Non-Hormonal Pharmacological Interventions in Adolescent Polycystic Ovary Syndrome (PCOS): A Systematic Review

Background

Adolescents with polycystic ovary syndrome (PCOS) experience metabolic dysfunction, reproductive disturbance, and psychosocial burden. While combined hormonal contraceptives (CHC) are first-line pharmacologic treatment, concerns regarding side effects and long-term safety have spurred interest in non-hormonal alternatives. However, most evidence is derived from adult cohorts, leaving guidance specific to adolescents limited.

Study Objectives

To systematically review the efficacy of non-hormonal pharmacotherapies including metformin, glucagon-like peptide-1 receptor agonists (GLP-1RAs), anti-androgens, and combination regimens in adolescents with PCOS.

Methods

We searched Medline, EMBASE, Cochrane Library, and CINAHL (1990–June 2025) for RCTs, cohort, and case–control studies enrolling PCOS teenagers aged 12–19 years. Two reviewers independently screened, extracted data, and assessed study quality. Outcomes included clinical signs (hirsutism, menstrual regularity), metabolic indices (BMI, insulin resistance, lipids), hormonal markers (testosterone, AMH), and patient-reported quality of life. This is the first systematic review on this topic.

Results

Nineteen studies (744 adolescents) met the inclusion criteria: Eleven on metformin monotherapy, seven on SPIOMET (spironolactone, pioglitazone and metformin), and one on flutamide + metformin. Metformin alone modestly reduced BMI (1–2 kg/m² reduction), improved HOMA-IR (25% reduction), and restored menses in up to 91% of participants.

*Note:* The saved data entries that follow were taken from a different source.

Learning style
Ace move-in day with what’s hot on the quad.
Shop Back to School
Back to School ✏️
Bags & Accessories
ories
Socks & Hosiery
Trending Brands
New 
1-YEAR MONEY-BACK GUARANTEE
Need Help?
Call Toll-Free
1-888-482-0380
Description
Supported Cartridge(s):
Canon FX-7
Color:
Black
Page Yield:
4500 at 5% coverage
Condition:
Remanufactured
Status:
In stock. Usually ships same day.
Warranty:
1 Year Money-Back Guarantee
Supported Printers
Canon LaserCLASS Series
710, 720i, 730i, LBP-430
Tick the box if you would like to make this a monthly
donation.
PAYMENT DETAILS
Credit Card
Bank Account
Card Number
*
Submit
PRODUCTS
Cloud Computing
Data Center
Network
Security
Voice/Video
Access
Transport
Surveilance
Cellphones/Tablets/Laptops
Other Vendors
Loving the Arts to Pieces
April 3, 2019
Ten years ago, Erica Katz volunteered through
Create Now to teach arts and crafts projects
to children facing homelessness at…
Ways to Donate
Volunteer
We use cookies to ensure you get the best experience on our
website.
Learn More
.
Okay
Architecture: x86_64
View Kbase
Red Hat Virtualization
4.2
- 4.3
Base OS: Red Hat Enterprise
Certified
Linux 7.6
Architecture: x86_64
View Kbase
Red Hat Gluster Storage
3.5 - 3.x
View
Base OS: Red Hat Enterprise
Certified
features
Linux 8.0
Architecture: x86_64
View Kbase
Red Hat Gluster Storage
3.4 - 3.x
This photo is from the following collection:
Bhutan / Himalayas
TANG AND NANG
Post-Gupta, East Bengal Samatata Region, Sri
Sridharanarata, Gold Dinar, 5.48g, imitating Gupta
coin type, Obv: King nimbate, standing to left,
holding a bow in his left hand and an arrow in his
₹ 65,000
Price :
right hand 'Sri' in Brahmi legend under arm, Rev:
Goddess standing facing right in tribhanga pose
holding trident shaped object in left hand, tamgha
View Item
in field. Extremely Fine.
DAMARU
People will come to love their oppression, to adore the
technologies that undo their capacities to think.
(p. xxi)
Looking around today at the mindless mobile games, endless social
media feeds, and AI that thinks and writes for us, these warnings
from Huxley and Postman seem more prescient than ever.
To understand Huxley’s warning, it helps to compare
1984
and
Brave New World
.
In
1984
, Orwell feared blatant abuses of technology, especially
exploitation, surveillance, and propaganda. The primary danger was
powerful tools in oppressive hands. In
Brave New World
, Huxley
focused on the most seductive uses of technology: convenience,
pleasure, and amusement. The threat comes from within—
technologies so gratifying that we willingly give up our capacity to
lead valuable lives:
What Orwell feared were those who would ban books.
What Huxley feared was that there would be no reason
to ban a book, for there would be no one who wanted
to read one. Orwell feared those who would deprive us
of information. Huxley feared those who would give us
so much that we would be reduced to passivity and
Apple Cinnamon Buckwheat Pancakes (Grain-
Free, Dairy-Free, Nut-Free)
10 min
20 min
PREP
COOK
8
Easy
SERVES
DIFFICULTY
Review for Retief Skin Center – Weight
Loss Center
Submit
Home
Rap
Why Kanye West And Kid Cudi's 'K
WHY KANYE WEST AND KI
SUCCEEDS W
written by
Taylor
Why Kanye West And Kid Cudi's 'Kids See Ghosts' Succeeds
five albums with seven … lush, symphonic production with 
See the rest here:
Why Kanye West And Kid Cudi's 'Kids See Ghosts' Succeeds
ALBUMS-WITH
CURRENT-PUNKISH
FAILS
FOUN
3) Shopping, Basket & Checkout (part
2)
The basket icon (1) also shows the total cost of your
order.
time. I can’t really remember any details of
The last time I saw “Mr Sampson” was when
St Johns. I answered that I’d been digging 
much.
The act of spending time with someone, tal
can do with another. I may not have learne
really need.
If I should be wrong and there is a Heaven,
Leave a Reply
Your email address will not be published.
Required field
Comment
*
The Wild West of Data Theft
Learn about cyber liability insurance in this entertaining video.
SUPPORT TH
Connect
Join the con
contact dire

SPIOMET improved ovulatory function and halved Ferriman–Gallwey scores, decreased visceral and hepatic fat, normalised inflammatory markers (CRP, GDF15), and sustained benefits up to one-year post-treatment, without significant weight change. Flutamide plus metformin yielded substantial anti-androgenic and metabolic improvements compared to CHCs. No full-text trials of GLP-1 receptor agonist monotherapy in adolescents were identified.

Conclusion

Metformin appears to have some benefits for adolescents with PCOS, offering some metabolic and menstrual benefits based on a small number of observational studies and small RCTs. SPIOMET and flutamide & metformin show superior, multi-domain efficacy but should be studied in larger RCTs. Critical gaps include adolescent-specific GLP-1RA data and standardised outcome measures to guide optimal non-hormonal strategies.